▸ **Recorded data**

--

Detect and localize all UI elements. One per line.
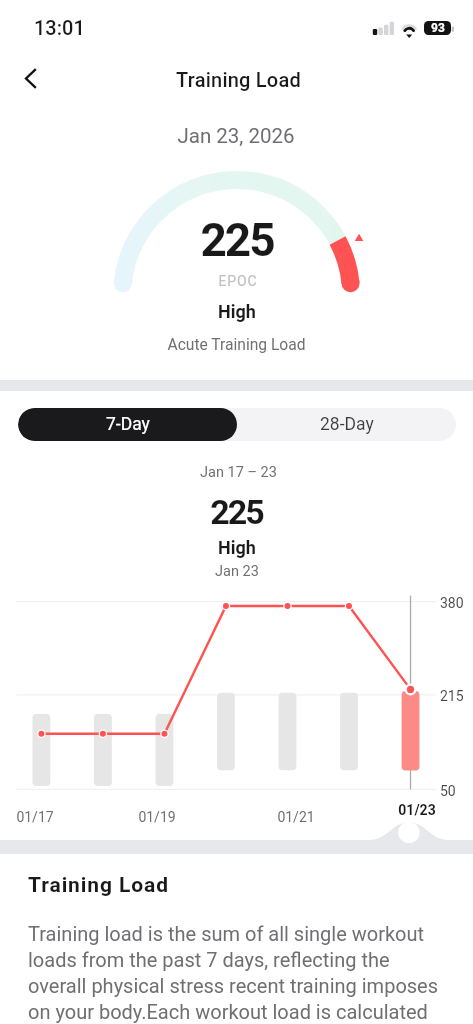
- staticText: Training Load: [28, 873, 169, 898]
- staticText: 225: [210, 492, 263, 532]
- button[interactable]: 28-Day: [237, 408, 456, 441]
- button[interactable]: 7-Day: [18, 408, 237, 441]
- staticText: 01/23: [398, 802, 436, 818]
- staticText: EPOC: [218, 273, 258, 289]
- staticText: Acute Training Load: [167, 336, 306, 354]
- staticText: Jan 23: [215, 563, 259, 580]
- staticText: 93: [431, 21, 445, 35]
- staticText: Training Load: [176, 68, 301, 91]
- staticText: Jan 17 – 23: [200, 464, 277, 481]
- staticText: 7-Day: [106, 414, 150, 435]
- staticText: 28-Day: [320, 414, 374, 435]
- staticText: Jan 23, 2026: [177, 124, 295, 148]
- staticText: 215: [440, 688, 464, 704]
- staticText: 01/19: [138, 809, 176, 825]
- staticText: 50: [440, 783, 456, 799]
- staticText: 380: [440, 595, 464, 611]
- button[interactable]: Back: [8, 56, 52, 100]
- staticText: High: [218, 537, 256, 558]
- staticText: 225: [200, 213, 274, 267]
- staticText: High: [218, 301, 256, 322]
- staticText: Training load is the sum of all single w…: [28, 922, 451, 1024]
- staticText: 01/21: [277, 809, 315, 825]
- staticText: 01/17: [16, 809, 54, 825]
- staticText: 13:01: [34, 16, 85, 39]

--

▸ **Exercise**
Review the entries above and return every line where "interactable" appears.

▸ **Response box**
- button[interactable]: 28-Day: [237, 408, 456, 441]
- button[interactable]: 7-Day: [18, 408, 237, 441]
- button[interactable]: Back: [8, 56, 52, 100]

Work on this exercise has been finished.